How to complete this task
Word for word, restate the lines of the listing below from the line with "Effort physique" through the line with "कर सकता है।", and do not include the pictures.

◆ ◆ ◆

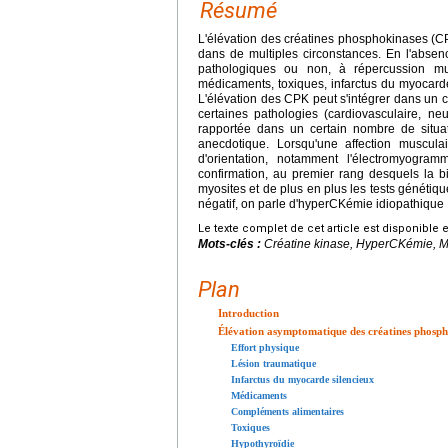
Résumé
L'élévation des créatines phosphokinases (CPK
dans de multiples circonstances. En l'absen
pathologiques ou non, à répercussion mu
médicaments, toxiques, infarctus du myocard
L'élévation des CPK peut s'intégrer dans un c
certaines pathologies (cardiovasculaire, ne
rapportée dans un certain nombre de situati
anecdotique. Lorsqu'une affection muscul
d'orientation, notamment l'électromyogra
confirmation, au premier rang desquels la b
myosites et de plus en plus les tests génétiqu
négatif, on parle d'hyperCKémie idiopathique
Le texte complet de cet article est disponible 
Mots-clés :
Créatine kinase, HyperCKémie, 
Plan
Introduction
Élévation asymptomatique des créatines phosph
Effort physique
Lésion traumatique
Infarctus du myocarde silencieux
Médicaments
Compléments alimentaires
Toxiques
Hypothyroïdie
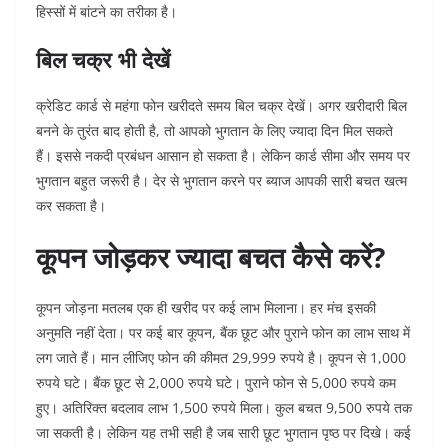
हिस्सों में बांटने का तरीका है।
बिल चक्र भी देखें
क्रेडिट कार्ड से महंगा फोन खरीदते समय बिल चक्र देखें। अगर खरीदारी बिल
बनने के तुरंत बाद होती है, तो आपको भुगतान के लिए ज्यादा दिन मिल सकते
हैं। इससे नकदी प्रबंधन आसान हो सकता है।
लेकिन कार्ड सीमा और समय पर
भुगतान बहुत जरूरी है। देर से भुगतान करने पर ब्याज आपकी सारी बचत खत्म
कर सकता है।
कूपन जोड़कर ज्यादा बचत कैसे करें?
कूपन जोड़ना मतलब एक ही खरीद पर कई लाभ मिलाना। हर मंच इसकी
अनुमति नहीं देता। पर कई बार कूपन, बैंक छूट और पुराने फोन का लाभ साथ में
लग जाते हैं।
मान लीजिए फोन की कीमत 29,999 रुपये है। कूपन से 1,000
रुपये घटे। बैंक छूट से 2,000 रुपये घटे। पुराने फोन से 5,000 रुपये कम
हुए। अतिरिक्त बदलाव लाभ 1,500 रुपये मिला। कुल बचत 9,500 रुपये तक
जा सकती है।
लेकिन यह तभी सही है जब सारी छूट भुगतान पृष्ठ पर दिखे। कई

◆ ◆ ◆

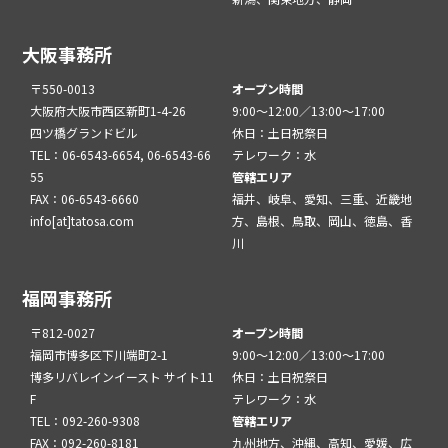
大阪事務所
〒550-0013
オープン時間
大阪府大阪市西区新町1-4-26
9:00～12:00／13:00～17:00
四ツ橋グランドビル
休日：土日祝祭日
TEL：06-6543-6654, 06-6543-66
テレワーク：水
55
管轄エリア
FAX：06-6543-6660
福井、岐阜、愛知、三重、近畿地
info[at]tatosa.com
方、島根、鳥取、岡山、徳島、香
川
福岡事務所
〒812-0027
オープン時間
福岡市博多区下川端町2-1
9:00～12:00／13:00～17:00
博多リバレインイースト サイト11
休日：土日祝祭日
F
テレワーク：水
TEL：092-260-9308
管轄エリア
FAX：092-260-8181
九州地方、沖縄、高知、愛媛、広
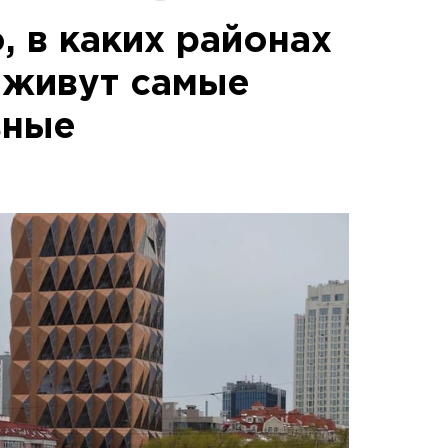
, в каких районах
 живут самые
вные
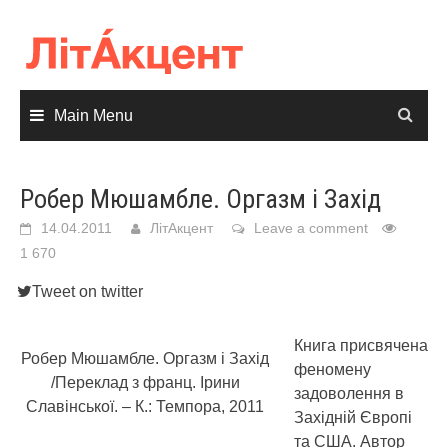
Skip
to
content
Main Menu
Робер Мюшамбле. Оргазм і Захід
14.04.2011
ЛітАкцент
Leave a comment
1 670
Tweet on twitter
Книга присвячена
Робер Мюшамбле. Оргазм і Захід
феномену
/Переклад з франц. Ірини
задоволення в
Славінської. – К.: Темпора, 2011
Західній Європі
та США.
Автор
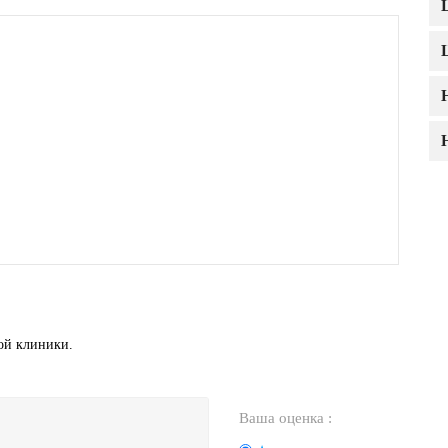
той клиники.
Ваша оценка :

◆ ◆ ◆

Solution for this problem
Effort physique
Lésion traumatique
Infarctus du myocarde silencieux
Médicaments
Compléments alimentaires
Toxiques
Hypothyroïdie
हिस्सों में बांटने का तरीका है।
बिल चक्र भी देखें
क्रेडिट कार्ड से महंगा फोन खरीदते समय बिल चक्र देखें। अगर खरीदारी बिल
बनने के तुरंत बाद होती है, तो आपको भुगतान के लिए ज्यादा दिन मिल सकते
हैं। इससे नकदी प्रबंधन आसान हो सकता है।
लेकिन कार्ड सीमा और समय पर
भुगतान बहुत जरूरी है। देर से भुगतान करने पर ब्याज आपकी सारी बचत खत्म
कर सकता है।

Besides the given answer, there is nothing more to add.